Yet jurists were still left to explain how widespread private ownership gradually resulted in near universal state control of land. Baber Johansen showed that the later Hanafi doctrine developed the idea of “death of the proprietors” (mawt al-mālikīn) to vindicate state ownership of the lands, according to which lands passed to the ownership of the public treasury when their owners died without heir. By the 15th century, this position had become predominant among Hanafi jurists, and was used to rationalize the near universal control of the lands of Egypt by the state.Footnote 58

In keeping with this view, Ibn Nujaym cites the discussion of death of the proprietors by Hanafi jurist Kamal al-Din Ibn al-Humam (d. 1457), and then makes it the basis of his argument about the lands of Egypt.

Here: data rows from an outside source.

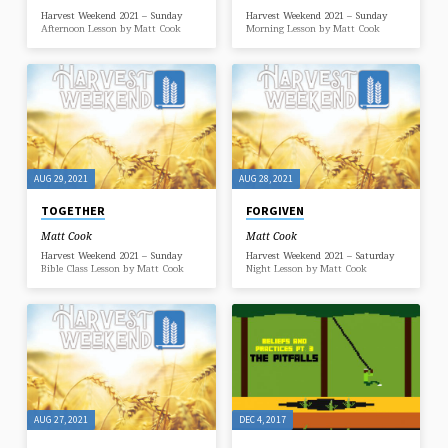
Harvest Weekend 2021 – Sunday
Harvest Weekend 2021 – Sunday
Afternoon Lesson by Matt Cook
Morning Lesson by Matt Cook
AUG 29, 2021
AUG 28, 2021
TOGETHER
FORGIVEN
Matt Cook
Matt Cook
Harvest Weekend 2021 – Sunday
Harvest Weekend 2021 – Saturday
Bible Class Lesson by Matt Cook
Night Lesson by Matt Cook
AUG 27, 2021
DEC 4, 2017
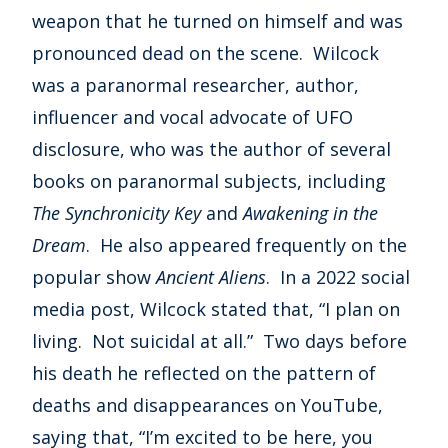
weapon that he turned on himself and was
pronounced dead on the scene. Wilcock
was a paranormal researcher, author,
influencer and vocal advocate of UFO
disclosure, who was the author of several
books on paranormal subjects, including
The Synchronicity Key
and
Awakening in the
Dream
. He also appeared frequently on the
popular show
Ancient Aliens
. In a 2022 social
media post, Wilcock stated that, “I plan on
living. Not suicidal at all.” Two days before
his death he reflected on the pattern of
deaths and disappearances on YouTube,
saying that, “I’m excited to be here, you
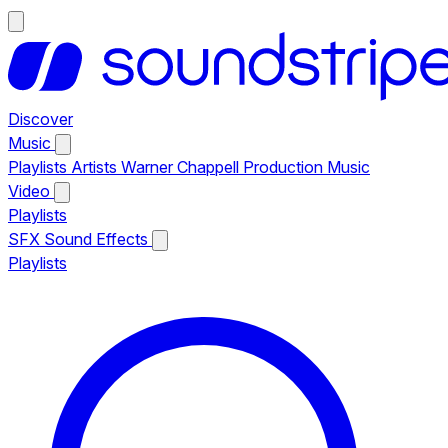
Discover
Music
Playlists
Artists
Warner Chappell Production Music
Video
Playlists
SFX
Sound Effects
Playlists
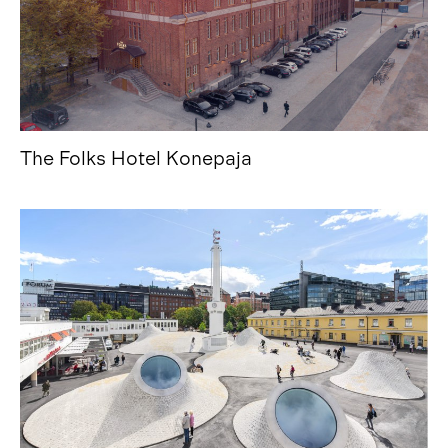
The Folks Hotel Konepaja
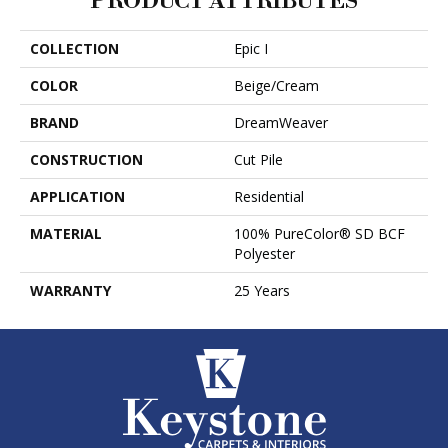
PRODUCT ATTRIBUTES
COLLECTION
Epic I
COLOR
Beige/Cream
BRAND
DreamWeaver
CONSTRUCTION
Cut Pile
APPLICATION
Residential
MATERIAL
100% PureColor® SD BCF
Polyester
WARRANTY
25 Years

He (Ibn al-Humam) articulated in Fath al-Qadir (The Almighty's Grant of Opening): “what is now taken from the lands of Egypt is rent (badal ijāra), not kharāj. Do you not see that the peasants do not own the lands! This is despite the fact that we said that the land of Egypt is [classified for the collection of] kharāj. God knows best. This is apparently because of the death of proprietors without leaving an heir. Thus, the land devolved to the treasury.Footnote 59

[T]hey (the Hanafi authorities) agreed that the lands can be inherited. For this, the kharāj becomes incumbent on the new owners. This continues until one of the owners dies without issue. If this happens, the property is transferred to the treasury.Footnote 60

Ebussuud does not discuss the idea of death of the proprietor but refers to it as the basis of state ownership of the lands when discussing the acts of the ruler over the lands of Egypt.Footnote 61 On the other hand, al-Ghayti assumes the transition of the lands of Egypt from private property to state ownership but does not feel it necessary to provide a rationale for this process. For, as will be seen, his view that the lands of Egypt were classified for the collection of ʿushr, and not kharāj, makes it possible for him to construct his argument more directly.

The Acts of the Ruler and the Creation of Awqāf from Treasury Lands

So, although in one way or another, all of the scholars agreed that the lands of Egypt came under the control of the state in some fashion, the more contentious question of how the ruler might dispose of them remained. These scholars conceived of the ruler “as the overseer of the welfare of Muslims,” and analogized his powers over the treasury to that of a guardian over the property of an orphan.Footnote 62 In other words, like an orphan's guardian, the ruler can only dispose of treasury property in the best interests of Muslims or the public, and when acting in those interests he has wide scope for action.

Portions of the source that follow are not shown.